2. Download your preferred model variant from below.
## Which version should I choose?
All FP4 variants use **MXFP4** for the MoE (Mixture of Experts) weights to keep the model efficient.
I've included also a new type Q8_XL_MOE, that uses Q8_0 for MoE tensors and BF16 for everything else.
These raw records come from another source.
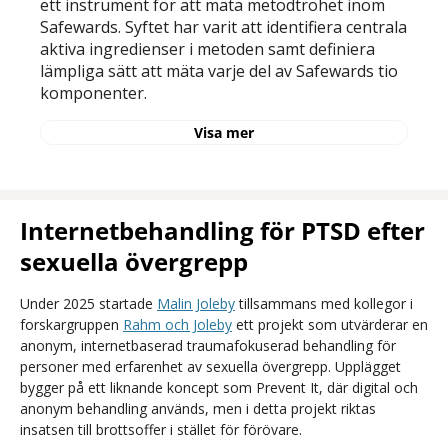
ett instrument för att mäta metodtrohet inom
Safewards. Syftet har varit att identifiera centrala
aktiva ingredienser i metoden samt definiera
lämpliga sätt att mäta varje del av Safewards tio
komponenter.
Visa mer
Internetbehandling för PTSD efter
sexuella övergrepp
Under 2025 startade
Malin Joleby
tillsammans med kollegor i
forskargruppen
Rahm och Joleby
ett projekt som utvärderar en
anonym, internetbaserad traumafokuserad behandling för
personer med erfarenhet av sexuella övergrepp. Upplägget
bygger på ett liknande koncept som Prevent It, där digital och
anonym behandling används, men i detta projekt riktas
insatsen till brottsoffer i stället för förövare.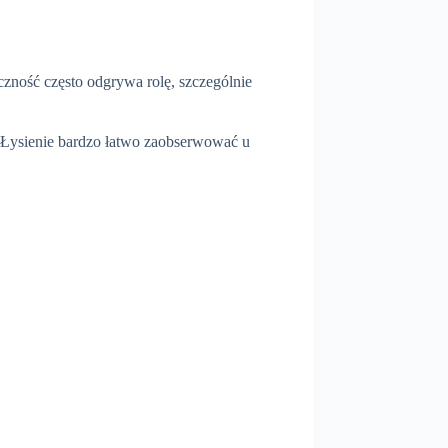
czność często odgrywa rolę, szczególnie
. Łysienie bardzo łatwo zaobserwować u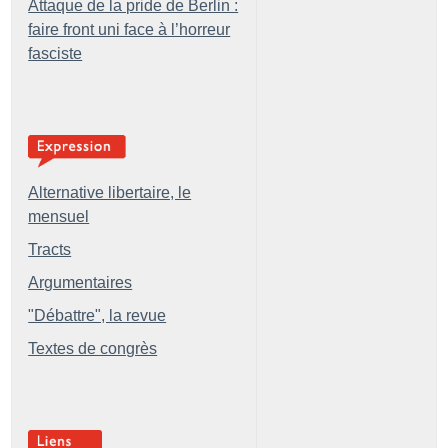
Attaque de la pride de Berlin :
faire front uni face à l’horreur
fasciste
Alternative libertaire, le
mensuel
Tracts
Argumentaires
"Débattre", la revue
Textes de congrès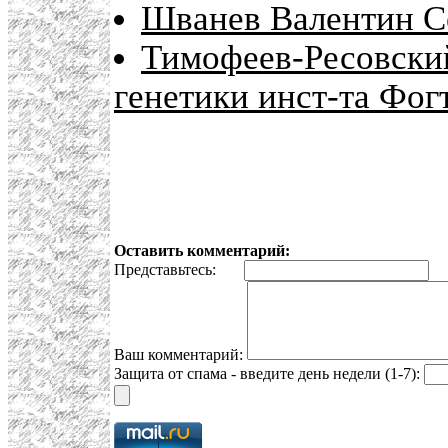
Шванев Валентин С
Тимофеев-Ресовский
генетики инст-та Фог
Оставить комментарий:
Представьтесь:
E
Ваш комментарий:
Защита от спама - введите день недели (1-7):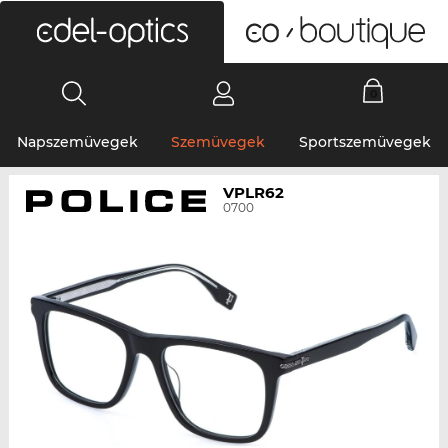
0
Napszemüvegek
Szemüvegek
Sportszemüvegek
VPLR62
0700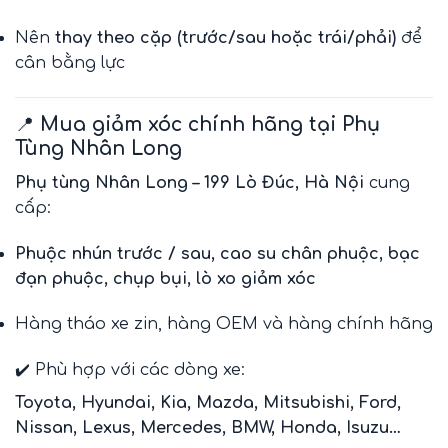
Nên
thay theo cặp (trước/sau hoặc trái/phải)
để
cân bằng lực
📍
Mua giảm xóc chính hãng tại Phụ
Tùng Nhân Long
Phụ tùng Nhân Long – 199 Lò Đúc, Hà Nội
cung
cấp:
Phuộc nhún trước / sau, cao su chân phuộc, bạc
đạn phuộc, chụp bụi, lò xo giảm xóc
Hàng tháo xe zin, hàng OEM và hàng chính hãng
✔️ Phù hợp với các dòng xe:
Toyota, Hyundai, Kia, Mazda, Mitsubishi, Ford,
Nissan, Lexus, Mercedes, BMW, Honda, Isuzu…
The difference lies in how the remaining tensors are handled:
| Variant | Quality | Performance | MoE Tensors | Other Tensors | Size | Recommendation |
| :----------------- | :------------ | :---------- | :---------: | :-----------: | ------: | :-------------------------------------------------------------- |
| **Q8_XL_MOE** | ⭐⭐⭐⭐⭐ | Variable\* | Q8_0 | FP16 | 9.02GiB | Maximum quality, uses Q8_0 instead of MXFP4 for the MoE weights. |
| **MXFP4_MOE_BF16** | ⭐⭐⭐ | Variable\* | MXFP4 | FP16 | 5.18GiB | Best for maximum accuracy; original unquantized weights. |
| **MXFP4_MOE_F16** | ⭐⭐ | Fast | MXFP4 | F16 | 5.18GiB | Great alternative if BF16 is slow on your hardware. |
| **MXFP4_MOE** | ⭐ | Fastest | MXFP4 | Q8_0 | 4.79GiB | Balanced performance and memory usage. |
**Note:** On some older architectures, BF16 may be slower than F16.
Check that your GPU supports native BF16 acceleration, otherwise it would be better to get the F16 version.
Recommended parameters from LiquidAI:
- temperature 0.2
- top_p 80
- repetition_penalty 1.05
The chat template has been updated to fix the tool calling issues.
If you don't want to download the model again, you can use the template from the parent model.